:: WHAT THE TASK ASKS ::
Reproduce the data below exactly as written. Pictures do not belong in the copy.

:: EXTRACTED MATERIAL ::
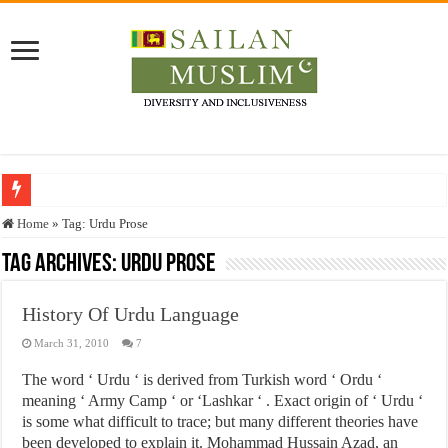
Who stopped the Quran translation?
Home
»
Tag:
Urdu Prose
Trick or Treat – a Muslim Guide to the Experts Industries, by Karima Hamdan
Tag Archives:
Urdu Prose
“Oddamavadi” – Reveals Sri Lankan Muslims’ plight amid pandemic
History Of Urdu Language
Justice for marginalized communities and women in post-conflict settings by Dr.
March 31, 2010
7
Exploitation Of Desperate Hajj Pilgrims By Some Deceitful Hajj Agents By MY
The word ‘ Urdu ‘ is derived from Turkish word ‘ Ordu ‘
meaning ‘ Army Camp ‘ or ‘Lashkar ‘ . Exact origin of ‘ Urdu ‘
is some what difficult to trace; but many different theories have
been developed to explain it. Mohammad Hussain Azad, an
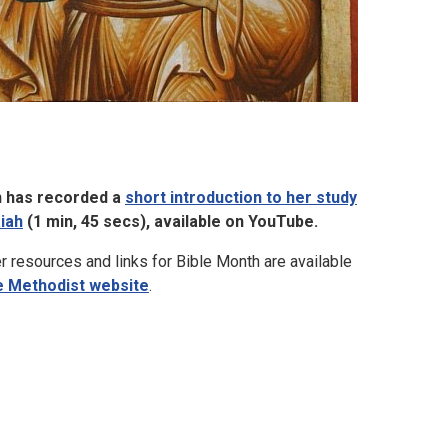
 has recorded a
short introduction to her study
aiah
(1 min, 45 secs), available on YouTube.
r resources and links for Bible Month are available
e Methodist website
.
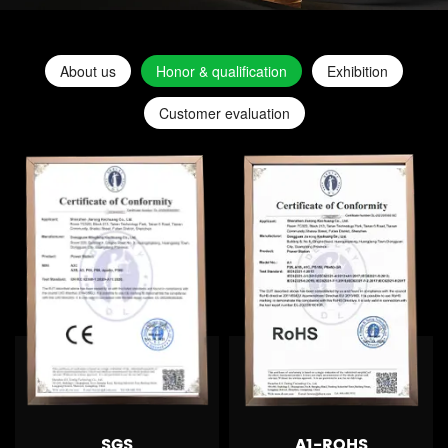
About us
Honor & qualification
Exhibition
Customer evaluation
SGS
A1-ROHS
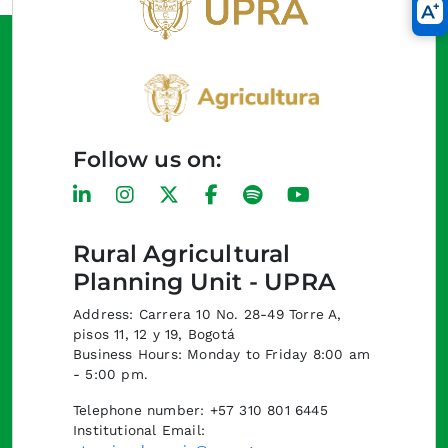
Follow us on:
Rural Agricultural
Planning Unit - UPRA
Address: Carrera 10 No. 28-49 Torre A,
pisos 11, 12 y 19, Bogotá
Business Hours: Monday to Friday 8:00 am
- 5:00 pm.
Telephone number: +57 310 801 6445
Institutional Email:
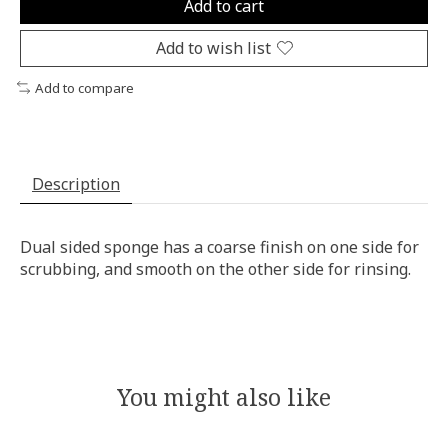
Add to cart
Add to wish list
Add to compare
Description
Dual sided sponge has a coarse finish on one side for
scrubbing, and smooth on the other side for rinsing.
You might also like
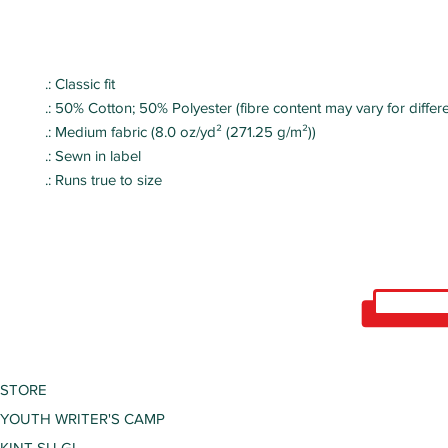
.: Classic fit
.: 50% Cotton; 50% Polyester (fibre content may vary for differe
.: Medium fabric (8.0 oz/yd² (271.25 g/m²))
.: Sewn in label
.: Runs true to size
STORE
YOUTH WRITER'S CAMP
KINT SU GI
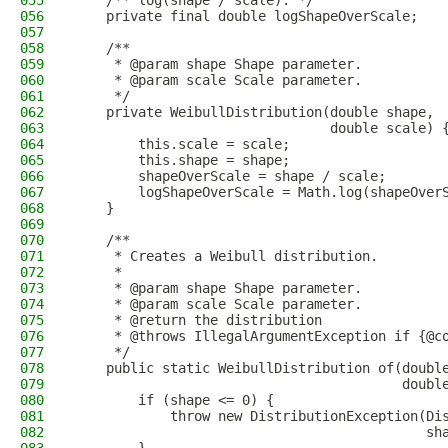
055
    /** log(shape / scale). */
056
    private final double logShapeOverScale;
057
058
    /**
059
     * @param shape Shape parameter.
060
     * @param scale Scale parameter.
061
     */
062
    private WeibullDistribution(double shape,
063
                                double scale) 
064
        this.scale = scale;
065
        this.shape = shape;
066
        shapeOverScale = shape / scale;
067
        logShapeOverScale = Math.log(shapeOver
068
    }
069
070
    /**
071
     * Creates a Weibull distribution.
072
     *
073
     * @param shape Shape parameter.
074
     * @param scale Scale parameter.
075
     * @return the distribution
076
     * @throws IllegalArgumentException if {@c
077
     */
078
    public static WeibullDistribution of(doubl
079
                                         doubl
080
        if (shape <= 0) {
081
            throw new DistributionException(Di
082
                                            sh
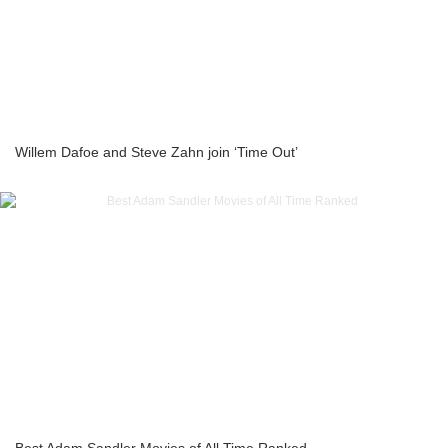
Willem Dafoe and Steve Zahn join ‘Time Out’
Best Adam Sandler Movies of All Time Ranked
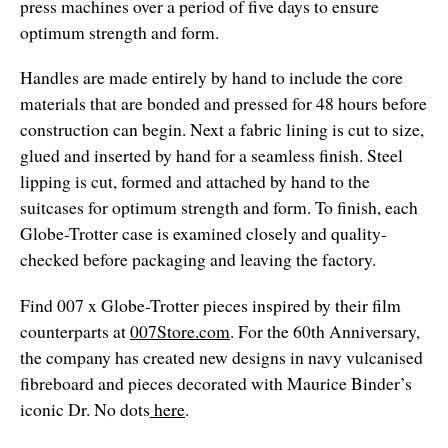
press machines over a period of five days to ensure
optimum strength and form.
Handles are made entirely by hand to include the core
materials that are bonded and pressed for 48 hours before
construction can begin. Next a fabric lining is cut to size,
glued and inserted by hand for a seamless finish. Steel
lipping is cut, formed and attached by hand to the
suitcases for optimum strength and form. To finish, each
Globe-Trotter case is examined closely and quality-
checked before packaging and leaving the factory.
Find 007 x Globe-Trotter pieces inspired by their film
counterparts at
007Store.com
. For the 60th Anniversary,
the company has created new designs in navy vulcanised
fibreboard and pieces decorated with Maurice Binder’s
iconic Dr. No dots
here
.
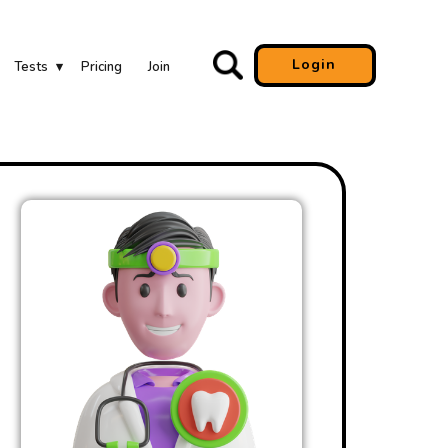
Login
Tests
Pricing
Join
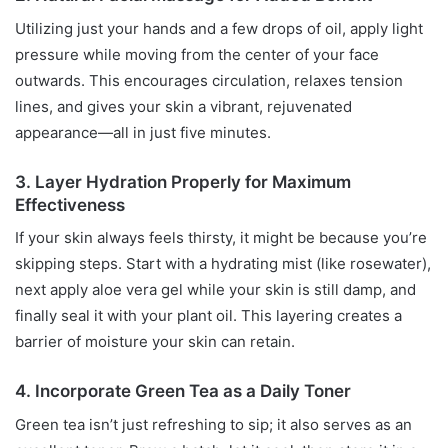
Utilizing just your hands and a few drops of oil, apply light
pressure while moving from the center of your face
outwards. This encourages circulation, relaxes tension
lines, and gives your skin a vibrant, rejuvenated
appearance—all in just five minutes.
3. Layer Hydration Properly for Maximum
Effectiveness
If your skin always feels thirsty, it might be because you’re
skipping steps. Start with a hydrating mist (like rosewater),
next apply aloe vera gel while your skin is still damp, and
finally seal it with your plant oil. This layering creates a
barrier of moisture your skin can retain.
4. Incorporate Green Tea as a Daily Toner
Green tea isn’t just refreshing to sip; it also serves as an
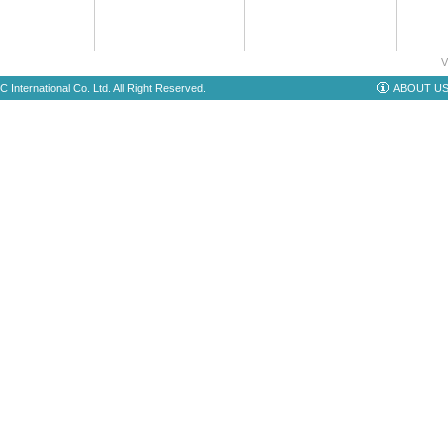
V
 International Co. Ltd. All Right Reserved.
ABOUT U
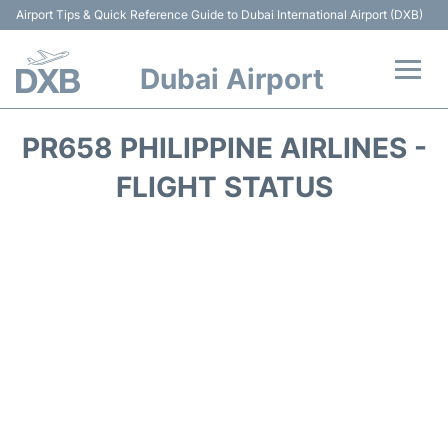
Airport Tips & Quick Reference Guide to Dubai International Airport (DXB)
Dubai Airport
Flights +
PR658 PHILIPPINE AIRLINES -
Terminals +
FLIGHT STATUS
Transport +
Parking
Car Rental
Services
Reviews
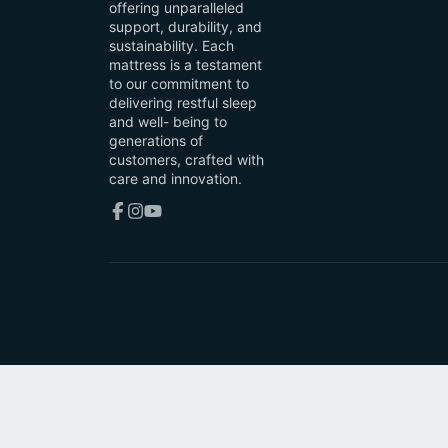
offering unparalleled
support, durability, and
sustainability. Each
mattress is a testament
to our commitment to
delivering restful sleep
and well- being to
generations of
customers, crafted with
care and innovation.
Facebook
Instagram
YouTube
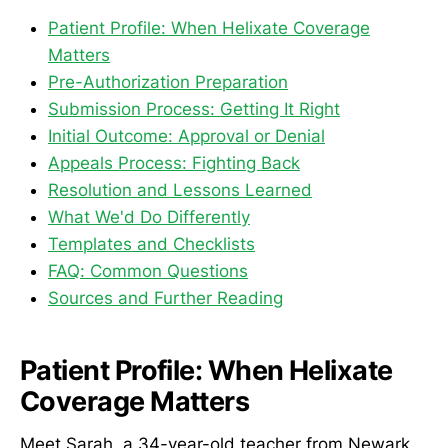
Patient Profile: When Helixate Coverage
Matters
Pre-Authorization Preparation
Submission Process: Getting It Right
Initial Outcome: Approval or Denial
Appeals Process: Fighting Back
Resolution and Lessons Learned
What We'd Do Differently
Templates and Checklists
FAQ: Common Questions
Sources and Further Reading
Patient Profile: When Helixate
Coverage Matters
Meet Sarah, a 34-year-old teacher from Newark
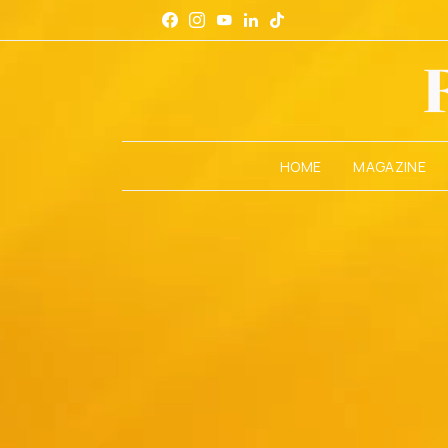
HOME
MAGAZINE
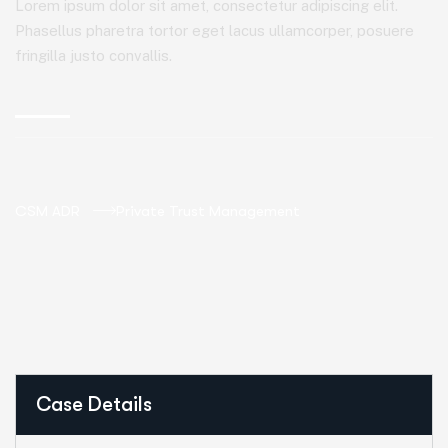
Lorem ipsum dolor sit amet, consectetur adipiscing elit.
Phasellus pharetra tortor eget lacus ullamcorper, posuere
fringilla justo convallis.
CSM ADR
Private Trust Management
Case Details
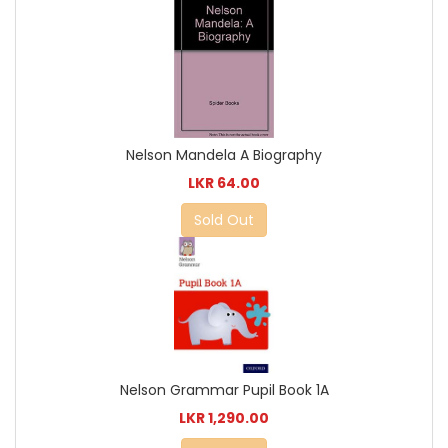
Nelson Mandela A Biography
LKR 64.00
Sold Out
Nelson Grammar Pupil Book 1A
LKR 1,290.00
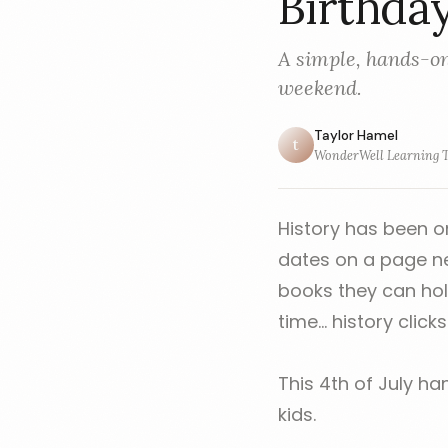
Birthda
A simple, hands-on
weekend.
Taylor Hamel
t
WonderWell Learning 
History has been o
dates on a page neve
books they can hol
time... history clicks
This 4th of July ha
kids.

:: RESPONSE TO THIS TASK ::
Who stopped the Quran translation?
Home
»
Tag:
Urdu Prose
Trick or Treat – a Muslim Guide to the Experts Industries, by Karima Hamdan
Tag Archives:
Urdu Prose
“Oddamavadi” – Reveals Sri Lankan Muslims’ plight amid pandemic
History Of Urdu Language
Justice for marginalized communities and women in post-conflict settings by Dr.
March 31, 2010
7
Exploitation Of Desperate Hajj Pilgrims By Some Deceitful Hajj Agents By MY
The word ‘ Urdu ‘ is derived from Turkish word ‘ Ordu ‘
meaning ‘ Army Camp ‘ or ‘Lashkar ‘ . Exact origin of ‘ Urdu ‘
is some what difficult to trace; but many different theories have
been developed to explain it. Mohammad Hussain Azad, an
 has recorded a
short introduction to her study
aiah
(1 min, 45 secs), available on YouTube.
r resources and links for Bible Month are available
e Methodist website
.
About us
Honor & qualification
Exhibition
Customer evaluation
SGS
A1-ROHS
Follow us on:
Rural Agricultural
Planning Unit - UPRA
Address: Carrera 10 No. 28-49 Torre A,
pisos 11, 12 y 19, Bogotá
Business Hours: Monday to Friday 8:00 am
- 5:00 pm.
Telephone number: +57 310 801 6445
Institutional Email:
Add to cart
Add to wish list
Add to compare
Description
Dual sided sponge has a coarse finish on one side for
scrubbing, and smooth on the other side for rinsing.
You might also like
.: Classic fit
.: 50% Cotton; 50% Polyester (fibre content may vary for differe
.: Medium fabric (8.0 oz/yd² (271.25 g/m²))
.: Sewn in label
.: Runs true to size
STORE
YOUTH WRITER'S CAMP
KINT SU GI
055
    /** log(shape / scale). */
056
    private final double logShapeOverScale;
057
058
    /**
059
     * @param shape Shape parameter.
060
     * @param scale Scale parameter.
061
     */
062
    private WeibullDistribution(double shape,
063
                                double scale) 
064
        this.scale = scale;
065
        this.shape = shape;
066
        shapeOverScale = shape / scale;
067
        logShapeOverScale = Math.log(shapeOver
068
    }
069
070
    /**
071
     * Creates a Weibull distribution.
072
     *
073
     * @param shape Shape parameter.
074
     * @param scale Scale parameter.
075
     * @return the distribution
076
     * @throws IllegalArgumentException if {@c
077
     */
078
    public static WeibullDistribution of(doubl
079
                                         doubl
080
        if (shape <= 0) {
081
            throw new DistributionException(Di
082
                                            sh
Willem Dafoe and Steve Zahn join ‘Time Out’
Best Adam Sandler Movies of All Time Ranked
press machines over a period of five days to ensure
optimum strength and form.
Handles are made entirely by hand to include the core
materials that are bonded and pressed for 48 hours before
construction can begin. Next a fabric lining is cut to size,
glued and inserted by hand for a seamless finish. Steel
lipping is cut, formed and attached by hand to the
suitcases for optimum strength and form. To finish, each
Globe-Trotter case is examined closely and quality-
checked before packaging and leaving the factory.
Find 007 x Globe-Trotter pieces inspired by their film
counterparts at
007Store.com
. For the 60th Anniversary,
the company has created new designs in navy vulcanised
fibreboard and pieces decorated with Maurice Binder’s
iconic Dr. No dots
here
.
Login
Tests
Pricing
Join
Utilizing just your hands and a few drops of oil, apply light
pressure while moving from the center of your face
outwards. This encourages circulation, relaxes tension
lines, and gives your skin a vibrant, rejuvenated
appearance—all in just five minutes.
3. Layer Hydration Properly for Maximum
Effectiveness
If your skin always feels thirsty, it might be because you’re
skipping steps. Start with a hydrating mist (like rosewater),
next apply aloe vera gel while your skin is still damp, and
finally seal it with your plant oil. This layering creates a
barrier of moisture your skin can retain.
4. Incorporate Green Tea as a Daily Toner
Green tea isn’t just refreshing to sip; it also serves as an
V
 International Co. Ltd. All Right Reserved.
ABOUT U
Airport Tips & Quick Reference Guide to Dubai International Airport (DXB)
Dubai Airport
Flights +
PR658 PHILIPPINE AIRLINES -
Terminals +
FLIGHT STATUS
Transport +
Parking
Car Rental
Services
Reviews
offering unparalleled
support, durability, and
sustainability. Each
mattress is a testament
to our commitment to
delivering restful sleep
and well- being to
generations of
customers, crafted with
care and innovation.
Facebook
Instagram
YouTube
Patient Profile: When Helixate Coverage
Matters
Pre-Authorization Preparation
Submission Process: Getting It Right
Initial Outcome: Approval or Denial
Appeals Process: Fighting Back
Resolution and Lessons Learned
What We'd Do Differently
Templates and Checklists
FAQ: Common Questions
Sources and Further Reading
Patient Profile: When Helixate
Coverage Matters
Meet Sarah, a 34-year-old teacher from Newark
HOME
MAGAZINE
Lorem ipsum dolor sit amet, consectetur adipiscing elit.
Phasellus pharetra tortor eget lacus ullamcorper, posuere
fringilla justo convallis.
CSM ADR
Private Trust Management
Case Details
Nelson Mandela A Biography
LKR 64.00
Sold Out
Nelson Grammar Pupil Book 1A
LKR 1,290.00
Birthda
A simple, hands-on
weekend.
Taylor Hamel
t
WonderWell Learning 
History has been o
dates on a page neve
books they can hol
time... history clicks
This 4th of July ha
kids.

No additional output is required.